WORK TO COMPLETE: In your reply, reproduce every line of the data without any alteration.

----- ENTRIES PROVIDED

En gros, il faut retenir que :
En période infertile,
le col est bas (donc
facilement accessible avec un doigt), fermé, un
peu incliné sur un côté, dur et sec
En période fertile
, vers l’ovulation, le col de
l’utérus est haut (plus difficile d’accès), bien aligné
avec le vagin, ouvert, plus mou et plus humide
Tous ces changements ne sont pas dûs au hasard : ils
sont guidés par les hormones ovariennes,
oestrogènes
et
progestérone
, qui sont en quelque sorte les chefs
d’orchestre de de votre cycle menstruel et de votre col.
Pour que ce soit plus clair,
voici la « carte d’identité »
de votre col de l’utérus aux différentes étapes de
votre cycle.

----------

REPLY TO THE EXERCISE:
En gros, il faut retenir que :
En période infertile,
le col est bas (donc
facilement accessible avec un doigt), fermé, un
peu incliné sur un côté, dur et sec
En période fertile
, vers l’ovulation, le col de
l’utérus est haut (plus difficile d’accès), bien aligné
avec le vagin, ouvert, plus mou et plus humide
Tous ces changements ne sont pas dûs au hasard : ils
sont guidés par les hormones ovariennes,
oestrogènes
et
progestérone
, qui sont en quelque sorte les chefs
d’orchestre de de votre cycle menstruel et de votre col.
Pour que ce soit plus clair,
voici la « carte d’identité »
de votre col de l’utérus aux différentes étapes de
votre cycle.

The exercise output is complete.